Assignment: Every record below is to be restated verbatim, though its images are not.

Supplied data:

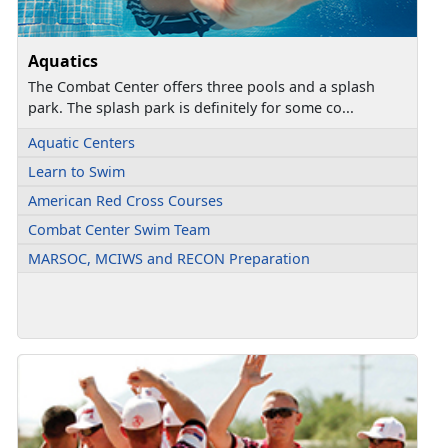
Aquatics
The Combat Center offers three pools and a splash
park. The splash park is definitely for some co...
Aquatic Centers
Learn to Swim
American Red Cross Courses
Combat Center Swim Team
MARSOC, MCIWS and RECON Preparation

Solution:
Aquatics
The Combat Center offers three pools and a splash
park. The splash park is definitely for some co...
Aquatic Centers
Learn to Swim
American Red Cross Courses
Combat Center Swim Team
MARSOC, MCIWS and RECON Preparation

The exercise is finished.